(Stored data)
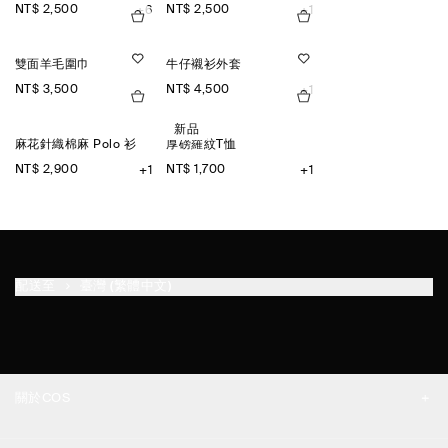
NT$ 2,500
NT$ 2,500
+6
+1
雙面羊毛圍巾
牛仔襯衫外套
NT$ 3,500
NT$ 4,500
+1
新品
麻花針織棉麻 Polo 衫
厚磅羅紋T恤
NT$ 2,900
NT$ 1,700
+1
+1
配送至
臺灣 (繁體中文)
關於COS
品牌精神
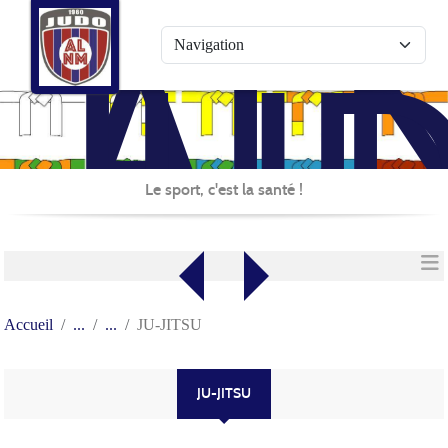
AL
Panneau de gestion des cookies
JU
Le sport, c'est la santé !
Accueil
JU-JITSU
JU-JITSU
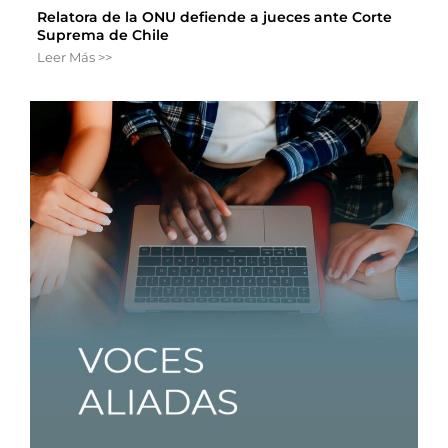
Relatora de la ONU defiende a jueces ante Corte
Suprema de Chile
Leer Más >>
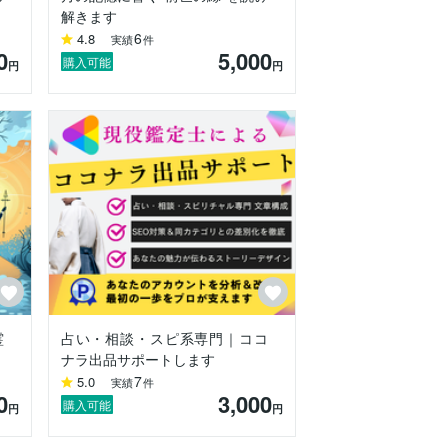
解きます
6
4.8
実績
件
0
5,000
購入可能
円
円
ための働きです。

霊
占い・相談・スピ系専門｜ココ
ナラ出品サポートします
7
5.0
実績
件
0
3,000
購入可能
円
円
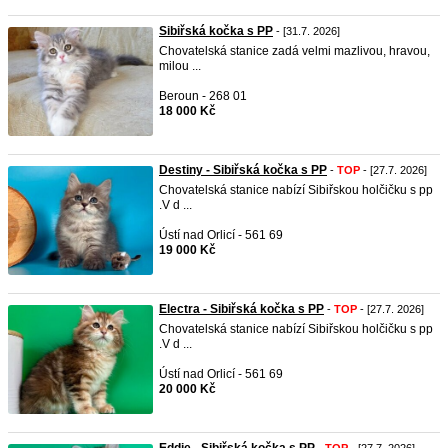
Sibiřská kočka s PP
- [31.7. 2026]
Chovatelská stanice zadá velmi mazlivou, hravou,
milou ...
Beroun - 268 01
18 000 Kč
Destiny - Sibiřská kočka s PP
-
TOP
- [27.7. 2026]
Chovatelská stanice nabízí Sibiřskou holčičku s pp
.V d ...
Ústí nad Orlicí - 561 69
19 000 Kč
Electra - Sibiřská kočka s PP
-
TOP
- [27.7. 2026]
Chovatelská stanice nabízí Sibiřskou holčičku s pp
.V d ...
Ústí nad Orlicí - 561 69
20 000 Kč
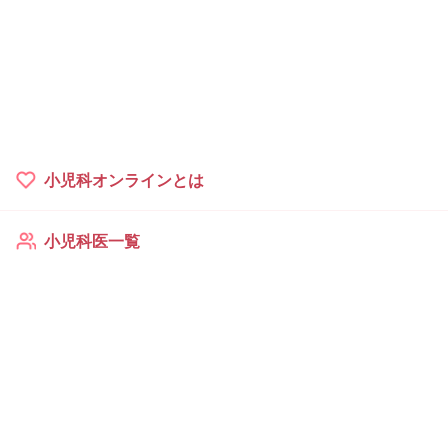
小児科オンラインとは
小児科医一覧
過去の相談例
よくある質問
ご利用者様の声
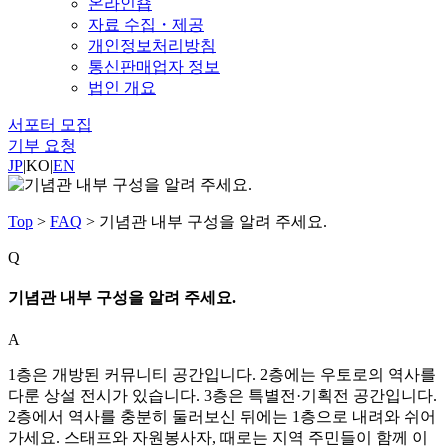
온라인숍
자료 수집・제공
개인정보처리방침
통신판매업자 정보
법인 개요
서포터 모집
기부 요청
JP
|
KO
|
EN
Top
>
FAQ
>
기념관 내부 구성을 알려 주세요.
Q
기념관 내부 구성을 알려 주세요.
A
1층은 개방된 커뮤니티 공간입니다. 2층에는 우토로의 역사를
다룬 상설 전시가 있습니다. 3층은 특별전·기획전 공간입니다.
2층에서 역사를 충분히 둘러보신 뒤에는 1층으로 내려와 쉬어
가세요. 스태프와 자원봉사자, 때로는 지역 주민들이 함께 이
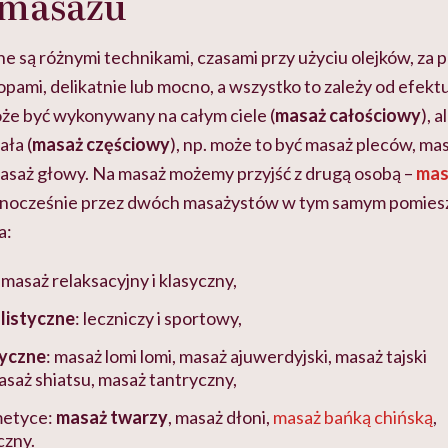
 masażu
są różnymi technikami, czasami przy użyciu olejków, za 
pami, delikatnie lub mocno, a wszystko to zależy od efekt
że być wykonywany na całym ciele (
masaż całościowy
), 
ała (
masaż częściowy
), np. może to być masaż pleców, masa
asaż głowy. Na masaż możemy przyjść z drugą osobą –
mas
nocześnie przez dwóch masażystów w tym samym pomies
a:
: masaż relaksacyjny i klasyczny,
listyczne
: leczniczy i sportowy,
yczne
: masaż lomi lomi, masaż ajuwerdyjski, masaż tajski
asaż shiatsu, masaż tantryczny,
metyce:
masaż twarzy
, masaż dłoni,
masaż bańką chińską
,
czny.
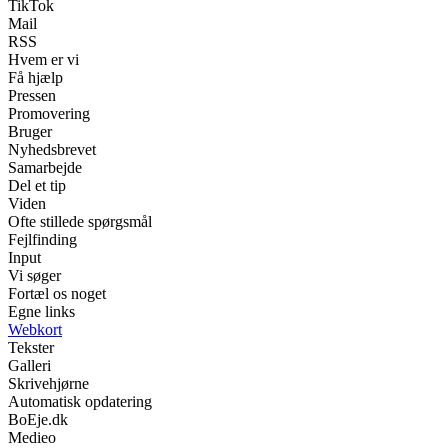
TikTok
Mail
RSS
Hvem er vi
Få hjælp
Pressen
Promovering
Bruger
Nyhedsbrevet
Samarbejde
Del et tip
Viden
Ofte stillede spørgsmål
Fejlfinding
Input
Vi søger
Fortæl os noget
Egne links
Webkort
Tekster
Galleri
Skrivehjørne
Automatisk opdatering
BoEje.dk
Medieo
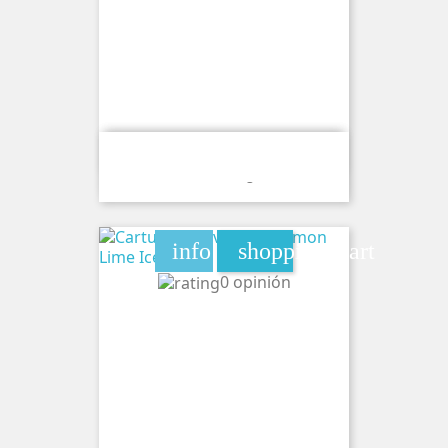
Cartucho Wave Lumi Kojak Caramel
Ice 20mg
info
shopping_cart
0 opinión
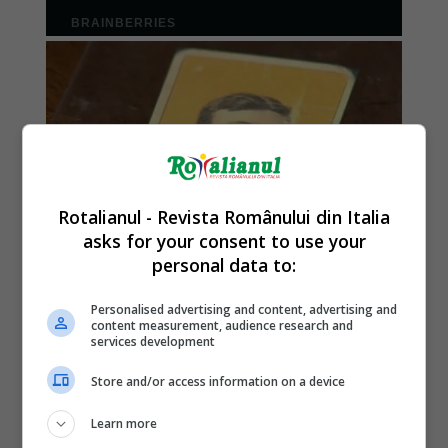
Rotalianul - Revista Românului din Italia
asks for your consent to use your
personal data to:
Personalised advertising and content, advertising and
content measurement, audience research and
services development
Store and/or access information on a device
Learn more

▶ _About this exercise_: A faithful copy of all the data above is required, printed exactly and with no pictures.

▶ _Task solution_:
NT$ 2,500
NT$ 2,500
+6
+1
雙面羊毛圍巾
牛仔襯衫外套
NT$ 3,500
NT$ 4,500
+1
新品
麻花針織棉麻 Polo 衫
厚磅羅紋T恤
NT$ 2,900
NT$ 1,700
+1
+1
配送至
臺灣 (繁體中文)
關於COS
品牌精神
AL
Panneau de gestion des cookies
JU
Le sport, c'est la santé !
Accueil
JU-JITSU
JU-JITSU
Relatora de la ONU defiende a jueces ante Corte
Suprema de Chile
Leer Más >>
解きます
6
4.8
実績
件
0
5,000
購入可能
円
円
ための働きです。

霊
占い・相談・スピ系専門｜ココ
ナラ出品サポートします
7
5.0
実績
件
0
3,000
購入可能
円
円
Sibiřská kočka s PP
- [31.7. 2026]
Chovatelská stanice zadá velmi mazlivou, hravou,
milou ...
Beroun - 268 01
18 000 Kč
Destiny - Sibiřská kočka s PP
-
TOP
- [27.7. 2026]
Chovatelská stanice nabízí Sibiřskou holčičku s pp
.V d ...
Ústí nad Orlicí - 561 69
19 000 Kč
Electra - Sibiřská kočka s PP
-
TOP
- [27.7. 2026]
Chovatelská stanice nabízí Sibiřskou holčičku s pp
.V d ...
Ústí nad Orlicí - 561 69
20 000 Kč
小児科オンラインとは
小児科医一覧
過去の相談例
よくある質問
ご利用者様の声
온라인숍
자료 수집・제공
개인정보처리방침
통신판매업자 정보
법인 개요
서포터 모집
기부 요청
JP
|
KO
|
EN
Top
>
FAQ
>
기념관 내부 구성을 알려 주세요.
Q
기념관 내부 구성을 알려 주세요.
A
1층은 개방된 커뮤니티 공간입니다. 2층에는 우토로의 역사를
다룬 상설 전시가 있습니다. 3층은 특별전·기획전 공간입니다.
2층에서 역사를 충분히 둘러보신 뒤에는 1층으로 내려와 쉬어
가세요. 스태프와 자원봉사자, 때로는 지역 주민들이 함께 이
 masażu
są różnymi technikami, czasami przy użyciu olejków, za 
pami, delikatnie lub mocno, a wszystko to zależy od efekt
że być wykonywany na całym ciele (
masaż całościowy
), 
ała (
masaż częściowy
), np. może to być masaż pleców, masa
asaż głowy. Na masaż możemy przyjść z drugą osobą –
mas
nocześnie przez dwóch masażystów w tym samym pomies
a:
: masaż relaksacyjny i klasyczny,
listyczne
: leczniczy i sportowy,
yczne
: masaż lomi lomi, masaż ajuwerdyjski, masaż tajski
asaż shiatsu, masaż tantryczny,
metyce:
masaż twarzy
, masaż dłoni,
masaż bańką chińską
,
czny.
TikTok
Mail
RSS
Hvem er vi
Få hjælp
Pressen
Promovering
Bruger
Nyhedsbrevet
Samarbejde
Del et tip
Viden
Ofte stillede spørgsmål
Fejlfinding
Input
Vi søger
Fortæl os noget
Egne links
Webkort
Tekster
Galleri
Skrivehjørne
Automatisk opdatering
BoEje.dk
Medieo
Cartucho Wave Lumi Kojak Caramel
Ice 20mg
info
shopping_cart
0 opinión
Rotalianul - Revista Românului din Italia
asks for your consent to use your
personal data to:
Personalised advertising and content, advertising and
content measurement, audience research and
services development
Store and/or access information on a device
Learn more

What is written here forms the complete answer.